_Task to carry out:_ Your reply should be made up of every line in the records below that holds the string "over".

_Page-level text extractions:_
##########
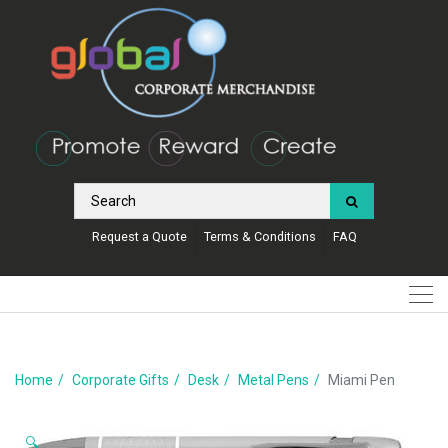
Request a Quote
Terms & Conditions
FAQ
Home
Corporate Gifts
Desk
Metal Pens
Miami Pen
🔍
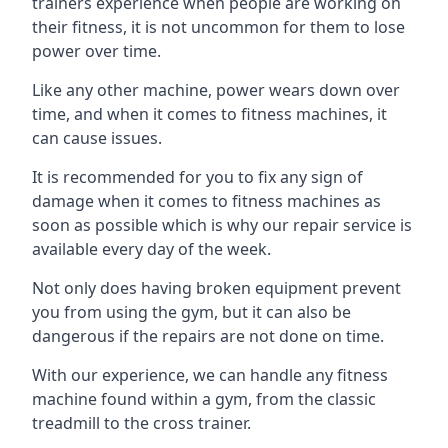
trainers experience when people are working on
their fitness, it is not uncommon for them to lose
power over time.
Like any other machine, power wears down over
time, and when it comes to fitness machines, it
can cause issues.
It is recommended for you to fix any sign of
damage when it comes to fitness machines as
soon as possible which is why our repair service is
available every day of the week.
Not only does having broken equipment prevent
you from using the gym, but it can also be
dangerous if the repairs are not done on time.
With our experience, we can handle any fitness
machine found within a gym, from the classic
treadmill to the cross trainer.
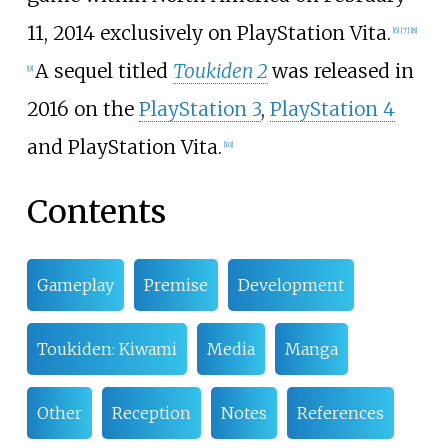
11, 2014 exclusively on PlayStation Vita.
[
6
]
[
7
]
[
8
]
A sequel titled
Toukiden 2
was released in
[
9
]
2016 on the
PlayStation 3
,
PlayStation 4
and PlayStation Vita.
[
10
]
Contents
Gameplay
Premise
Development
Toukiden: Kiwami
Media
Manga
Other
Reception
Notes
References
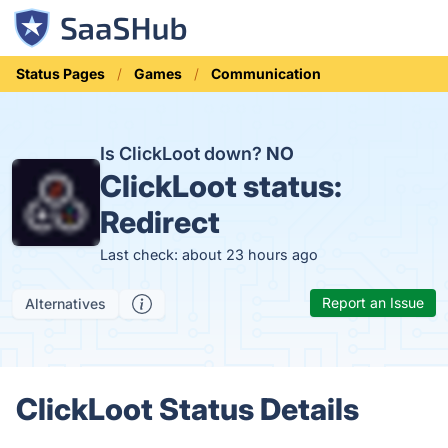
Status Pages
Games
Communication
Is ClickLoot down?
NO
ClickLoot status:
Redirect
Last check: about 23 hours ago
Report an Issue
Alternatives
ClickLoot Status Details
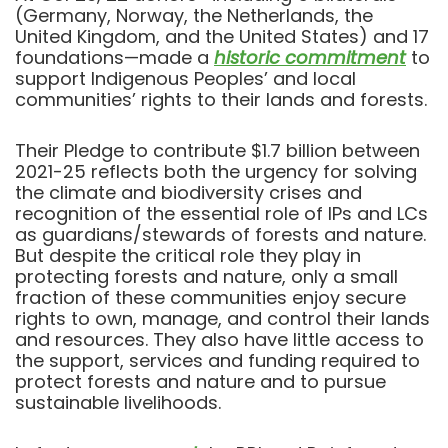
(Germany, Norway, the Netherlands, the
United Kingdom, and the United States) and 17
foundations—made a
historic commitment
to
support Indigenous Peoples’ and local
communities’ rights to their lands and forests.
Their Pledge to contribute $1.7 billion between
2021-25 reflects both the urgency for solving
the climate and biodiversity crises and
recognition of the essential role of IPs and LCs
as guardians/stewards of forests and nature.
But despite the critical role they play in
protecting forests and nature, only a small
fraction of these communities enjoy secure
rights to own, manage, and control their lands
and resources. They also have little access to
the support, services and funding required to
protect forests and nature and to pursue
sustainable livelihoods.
##########
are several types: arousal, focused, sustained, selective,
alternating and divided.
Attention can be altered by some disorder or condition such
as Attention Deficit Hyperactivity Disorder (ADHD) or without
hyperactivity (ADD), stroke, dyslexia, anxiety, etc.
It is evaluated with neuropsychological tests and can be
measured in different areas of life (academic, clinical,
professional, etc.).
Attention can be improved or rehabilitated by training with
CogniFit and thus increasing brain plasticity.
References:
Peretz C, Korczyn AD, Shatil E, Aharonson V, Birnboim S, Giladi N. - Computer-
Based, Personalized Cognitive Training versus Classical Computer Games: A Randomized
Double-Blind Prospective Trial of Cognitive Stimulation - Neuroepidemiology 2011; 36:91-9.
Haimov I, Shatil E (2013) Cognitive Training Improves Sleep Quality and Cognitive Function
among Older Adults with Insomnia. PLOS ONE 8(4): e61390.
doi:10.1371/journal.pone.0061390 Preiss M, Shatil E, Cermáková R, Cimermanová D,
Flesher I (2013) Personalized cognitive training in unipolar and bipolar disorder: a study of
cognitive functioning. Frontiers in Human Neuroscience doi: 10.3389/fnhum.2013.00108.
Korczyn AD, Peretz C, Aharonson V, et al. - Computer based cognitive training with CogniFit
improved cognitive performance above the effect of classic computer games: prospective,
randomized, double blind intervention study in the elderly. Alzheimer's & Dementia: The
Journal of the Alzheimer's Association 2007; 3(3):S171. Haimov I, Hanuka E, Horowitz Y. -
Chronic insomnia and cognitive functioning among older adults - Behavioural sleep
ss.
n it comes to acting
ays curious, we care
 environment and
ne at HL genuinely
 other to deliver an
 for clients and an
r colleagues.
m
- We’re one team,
##########
_Output for this task:_
power over time.
Like any other machine, power wears down over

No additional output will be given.